On Sun, 05 Mar 2006 14:15:42 GMT, chuck wrote:

While opinions about accuracy vary, no numbers have been posted. Come
Spring, it would be great to see a couple of sailors with RDF's take
them out of hiding and check their accuracy against their GPS.


I used to rely on an RDF back in the 70s and have a good feel for both
accuracy and the source of errors. I'm not talking about aircraft
type VHF/VOR, but rather the traditional marine HF radio type with
rotatating antenna sensor.

RDF works by providing a bearing to a known object, in this case the
radio tower which is plotted on a chart. The bearing provided by the
RDF was typically relative to the heading of the boat except for the
hand held RDFs with built in bearing compass. Either way, the
accuracy of the bearing was only as accurate as the compass used,
typically plus or minus 2 or 3 degrees.

A single bearing to a radio tower provides only a single line of
position, i.e., your boat is located somewhere along that line but you
don't know exactly where without a second LOP from another radio
station. Ideally the second bearing should cross the first at 90
degrees but in real life that hardly ever happens. The narrower the
crossing angle, the more that any bearing error is magnified, and the
more uncertainty that is introduced in your position plot.
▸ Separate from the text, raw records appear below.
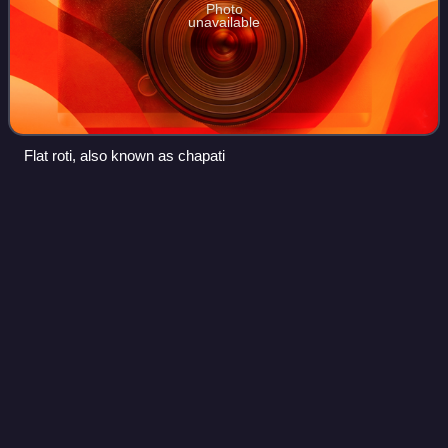
Photo
unavailable
Flat roti, also known as chapati
Margarine
Videos
Margarine is a spread used for flavoring, baking, and
cooking. It is most often used as a substitute for butter.
Although originally made from animal fats, most margarine
consumed today is made from v
Photo
unavailable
Back to accuracy. An error of plus/minus 3 degrees at 10 nautical
miles translates to an uncertainty of plus/minus 3/10ths of a mile or
about 3600 feet in total. Taken with a 90 degree crossing angle of
the same error magnitude, you now have an uncertainty box about
6/10ths of a mile on each side. With less than ideal crossing angles
the uncertainty box elongates to as much as one or two miles in real
world situations.

Compare that to LORAN-Cs 100 yard accuracy, or GPS/WAAS at 10 feet and
make your own decision regarding RDF accuracy.